Extracted data
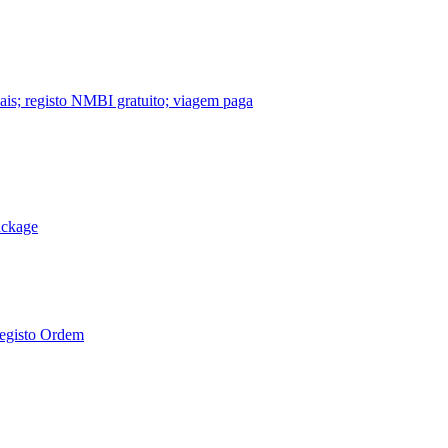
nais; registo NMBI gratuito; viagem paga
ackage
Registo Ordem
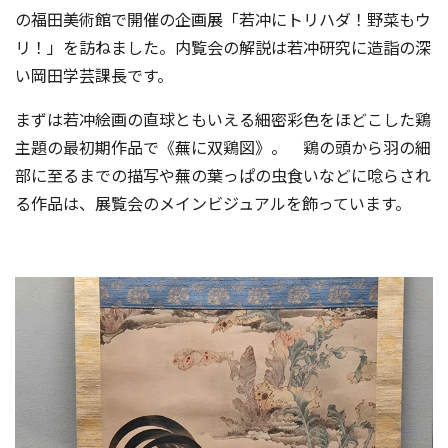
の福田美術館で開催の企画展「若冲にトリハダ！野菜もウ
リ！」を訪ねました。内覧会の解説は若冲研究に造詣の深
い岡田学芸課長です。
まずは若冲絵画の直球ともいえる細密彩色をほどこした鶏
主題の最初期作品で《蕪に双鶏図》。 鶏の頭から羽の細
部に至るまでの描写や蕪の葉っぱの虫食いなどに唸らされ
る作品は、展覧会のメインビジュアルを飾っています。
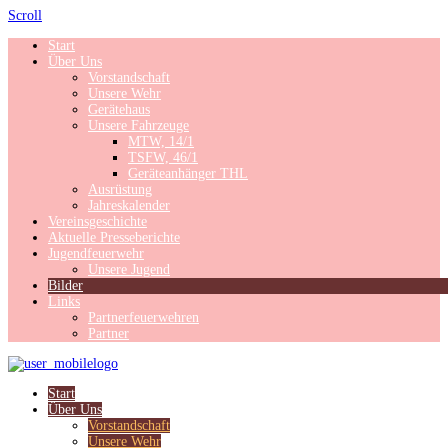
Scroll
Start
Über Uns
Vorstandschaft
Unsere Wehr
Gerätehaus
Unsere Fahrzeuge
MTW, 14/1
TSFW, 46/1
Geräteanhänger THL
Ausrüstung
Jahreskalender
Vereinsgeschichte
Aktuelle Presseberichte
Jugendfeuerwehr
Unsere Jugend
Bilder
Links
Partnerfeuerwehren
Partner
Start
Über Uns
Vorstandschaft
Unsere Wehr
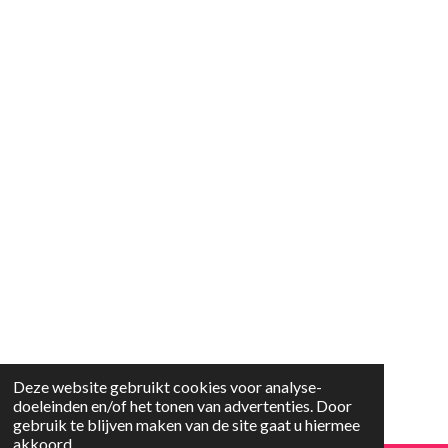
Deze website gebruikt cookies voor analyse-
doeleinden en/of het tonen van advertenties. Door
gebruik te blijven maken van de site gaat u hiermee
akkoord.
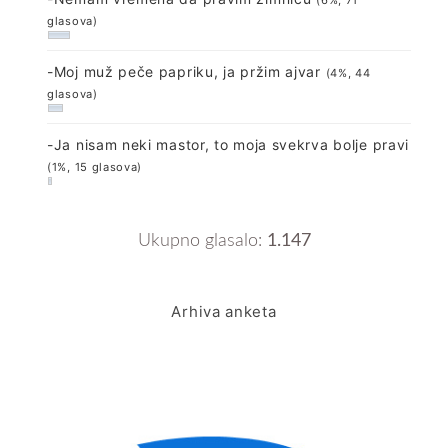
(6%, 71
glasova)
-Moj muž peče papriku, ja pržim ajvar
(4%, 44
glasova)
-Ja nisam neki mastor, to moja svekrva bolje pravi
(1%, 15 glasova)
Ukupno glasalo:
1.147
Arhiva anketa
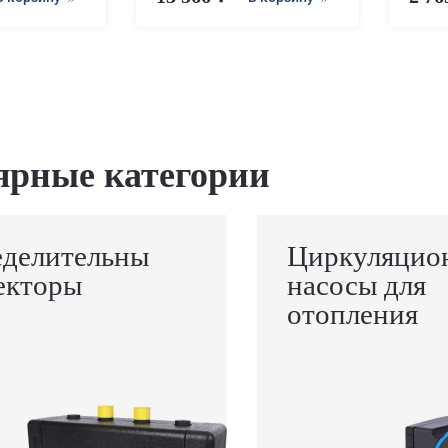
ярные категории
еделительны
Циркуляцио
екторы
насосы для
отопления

Your instructions
The records above need to be copied exactly, with the pictures left out.

Written solution
nais; registo NMBI gratuito; viagem paga
ackage
Registo Ordem
の福田美術館で開催の企画展「若冲にトリハダ！野菜もウ
リ！」を訪ねました。内覧会の解説は若冲研究に造詣の深
い岡田学芸課長です。
まずは若冲絵画の直球ともいえる細密彩色をほどこした鶏
主題の最初期作品で《蕪に双鶏図》。 鶏の頭から羽の細
部に至るまでの描写や蕪の葉っぱの虫食いなどに唸らされ
る作品は、展覧会のメインビジュアルを飾っています。
Scroll
Start
Über Uns
Vorstandschaft
Unsere Wehr
Gerätehaus
Unsere Fahrzeuge
MTW, 14/1
TSFW, 46/1
Geräteanhänger THL
Ausrüstung
Jahreskalender
Vereinsgeschichte
Aktuelle Presseberichte
Jugendfeuerwehr
Unsere Jugend
Bilder
Links
Partnerfeuerwehren
Partner
Start
Über Uns
Vorstandschaft
Unsere Wehr
Deze website gebruikt cookies voor analyse-
doeleinden en/of het tonen van advertenties. Door
gebruik te blijven maken van de site gaat u hiermee
akkoord.
(6%, 71
glasova)
-Moj muž peče papriku, ja pržim ajvar
(4%, 44
glasova)
-Ja nisam neki mastor, to moja svekrva bolje pravi
(1%, 15 glasova)
Ukupno glasalo:
1.147
Arhiva anketa
ярные категории
еделительны
Циркуляцио
екторы
насосы для
отопления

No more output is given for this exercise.